TASK INSTRUCTIONS:
Below is a listing; repeat exactly the lines from the one containing "Aslan Gündemi" to the one containing "Abdülkerim’in Yanına Kim?", both included.
====
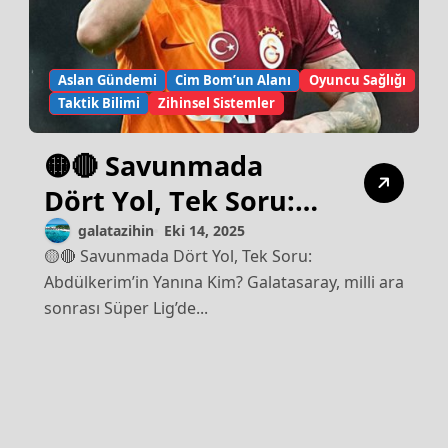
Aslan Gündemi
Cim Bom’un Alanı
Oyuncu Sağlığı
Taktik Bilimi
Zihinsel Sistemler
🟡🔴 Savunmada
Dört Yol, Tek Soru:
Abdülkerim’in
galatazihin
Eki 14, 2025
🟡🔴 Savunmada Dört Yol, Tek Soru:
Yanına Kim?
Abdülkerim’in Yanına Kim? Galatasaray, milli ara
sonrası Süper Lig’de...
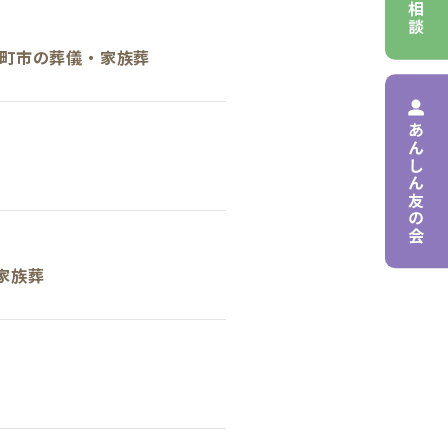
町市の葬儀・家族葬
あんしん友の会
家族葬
====
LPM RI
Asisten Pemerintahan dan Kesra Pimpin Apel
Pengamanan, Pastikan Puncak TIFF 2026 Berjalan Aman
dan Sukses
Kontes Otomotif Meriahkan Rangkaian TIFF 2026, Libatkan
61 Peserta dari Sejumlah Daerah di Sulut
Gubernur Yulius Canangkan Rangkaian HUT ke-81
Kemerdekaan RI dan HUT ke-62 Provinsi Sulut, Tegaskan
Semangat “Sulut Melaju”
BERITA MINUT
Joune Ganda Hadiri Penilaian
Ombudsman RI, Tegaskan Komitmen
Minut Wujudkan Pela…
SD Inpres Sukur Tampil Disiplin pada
====
ANSWER SECTION:
Aslan Gündemi
Cim Bom’un Alanı
Oyuncu Sağlığı
Taktik Bilimi
Zihinsel Sistemler
🟡🔴 Savunmada
Dört Yol, Tek Soru:
Abdülkerim’in
galatazihin
Eki 14, 2025
🟡🔴 Savunmada Dört Yol, Tek Soru:
Yanına Kim?
Abdülkerim’in Yanına Kim? Galatasaray, milli ara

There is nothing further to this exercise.